Dmb,

So while you chastise others for deviating from a standard english dictionary 
definition, even for example when I cited resources addressing an expanded 
Buddhist definition of reification, you offer in your discourse on free will 
what you (dmb) says that Charlene says that James says that might find a point 
of agreement with what RMP says?  


Marsha




> 
> Dmb,
> 
> Does James's definition of free will conform to the the standard dictionary 
> definition?  If it does, why did we need all these quotes to explain it?
> 
> 
> Marsha
> 
> 
> 
> 
> On Jun 27, 2011, at 6:29 PM, david buchanan wrote:
> 
>> 
>> Charlene wrote: 
>> "...The pragmatic method includes directives for validating a belief, 
>> whereas the principle of pure experience includes directives for formulating 
>> the belief in experiential terms...He [James] calls on the principle of pure 
>> experience, for instance, to demonstrate that if activity is to have any 
>> meaning at all, it must be derived from 'some concrete kind of experience 
>> that can be definitely pointed out' (James, Essays in Radical Empiricism, 
>> 81). The first step in the investigation must be to seek 'the original type 
>> and model of what it means' in the stream of experience." (Charlene 
>> Seigfried in "William James's Radical Reconstruction of Philosophy", page 
>> 318.)
>> dmb comments:
>> Seigfried is explaining James and quoting James. And she is telling us that 
>> concrete experience - as opposed to abstract thought - is the only place to 
>> look for the meaning of our activity. To find out what words like freedom 
>> and causality mean, the first thing to do is return to the stream of 
>> experience to see what they are in the originally felt and lived experience. 

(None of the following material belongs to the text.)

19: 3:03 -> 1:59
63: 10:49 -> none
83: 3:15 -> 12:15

>> That is where our concepts and abstractions come from and that's where they 
>> are tried and tested. That's what our ideas are about; life as it's lived. 
>> 
>> 
>> Charlene wrote:
>> "James then develops his concrete description of human activity; 'But in 
>> this actual world or ours, as it is given, a part at least of activity comes 
>> with definite direction; it comes with desire and sense of goal; it comes 
>> complicated with resistances which it overcomes or succumbs to, and with the 
>> efforts which the feeling of resistance so often provokes; and it is in 
>> complex experiences like these that the notions of distinct agents, and of 
>> passivity as opposed to activity arise. Here also the notion of causal 
>> activity comes to birth. (ERE, 81-2) James culls from experience original 
>> models for understanding not only action, but causality and freedom.    

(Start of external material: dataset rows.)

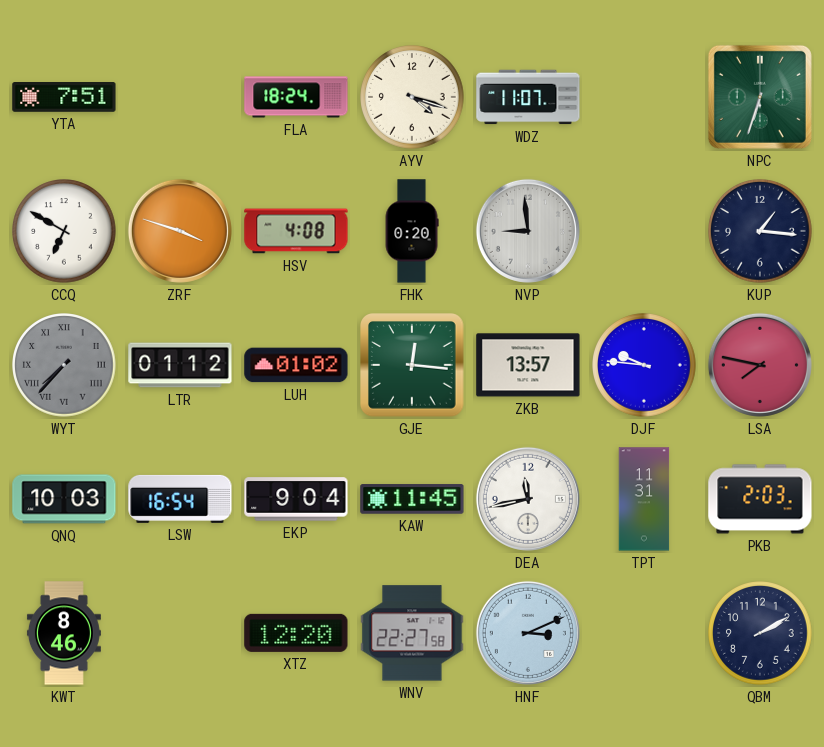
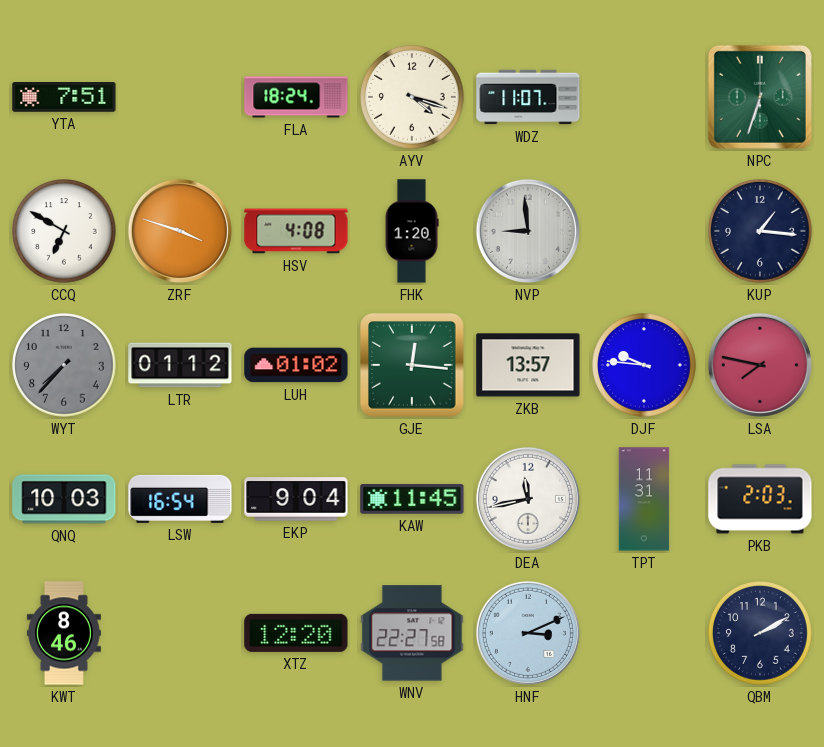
FHK: 0:20 -> 1:20
WYT numerals: Roman -> Arabic
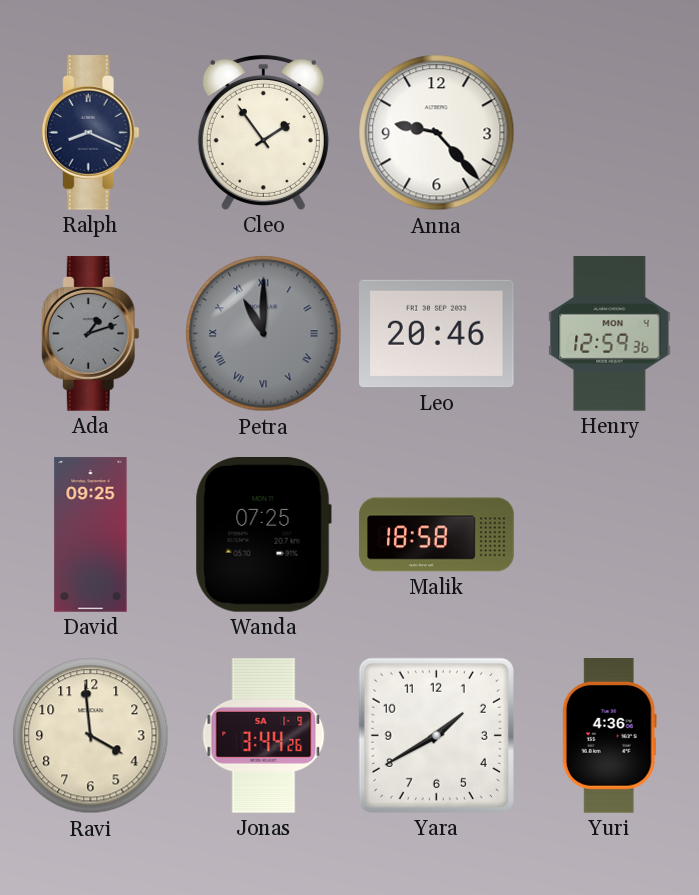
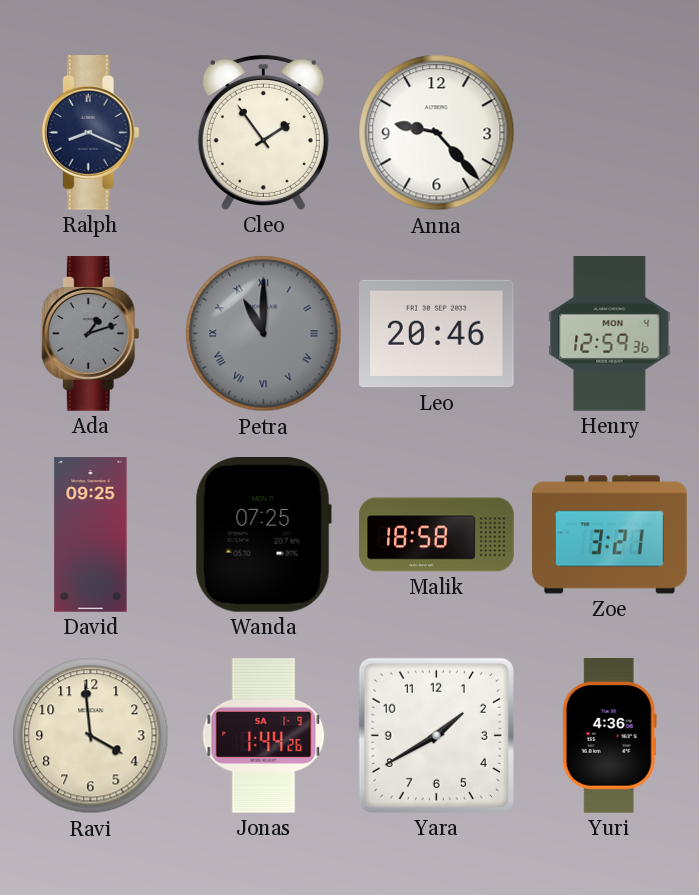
Zoe: none -> 3:21
Jonas: 3:44 -> 1:44
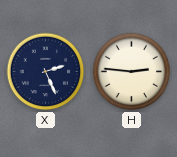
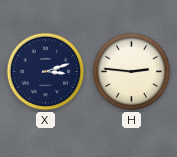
X: 2:26 -> 3:12
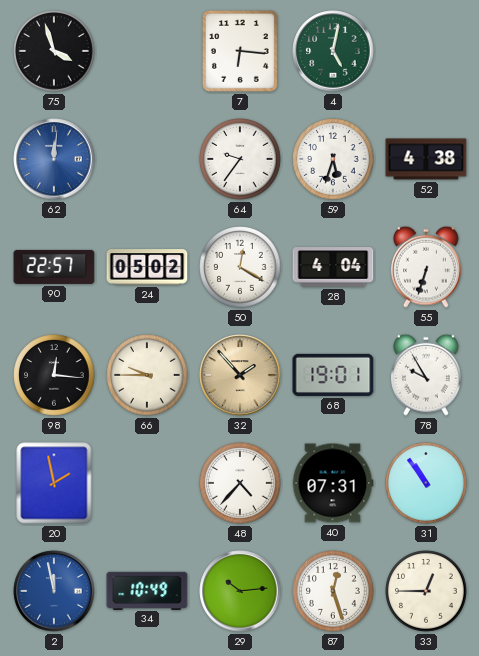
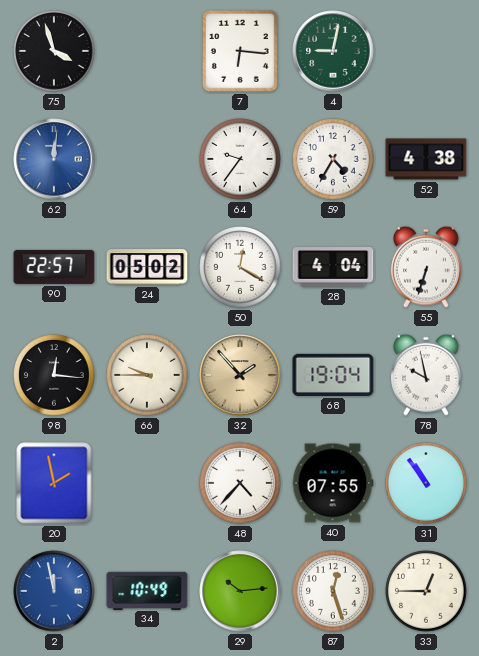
4: 5:02 -> 9:02
59: 5:33 -> 4:35
68: 19:01 -> 19:04
78: 9:55 -> 9:58
40: 07:31 -> 07:55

>> ...He goes into detail about the 'ultimate Qualiia' of 'these experiences of 
>> process, obstruction,, striving, strain, or release' and concludes that we 
>> cannot conceive of it as lived through except 'in the dramatic shape of 
>> something sustaining a felt purpose against felt obstacles, and overcoming 
>> or being overcome'."  (
 Cha
>> rlene Seigfried in "William James's Radical Reconstruction of Philosophy", 
>> page 319.) 
>> 
>> dmb says:
>> Here Seigfried makes good use of James's literary talents. The man really 
>> knew how to choose the right words to express a kind of phenomenology of 
>> causality and freedom. In other words, he's carefully describing what it's 
>> like to feel the push and pull of the immediate flux of life, the perceptual 
>> flow, or as Pirsig calls it, direct everyday experience and the primary 
>> empirical reality. Notice what James says right off the top? "This actual 
>> world of ours comes with a definite sense of direction; it comes with desire 
>> and sense of goal," he says. Doesn't that sound a lot like the dim 
>> apprehension that leads us on, as Whitehead is quoted in Lila? I think so. 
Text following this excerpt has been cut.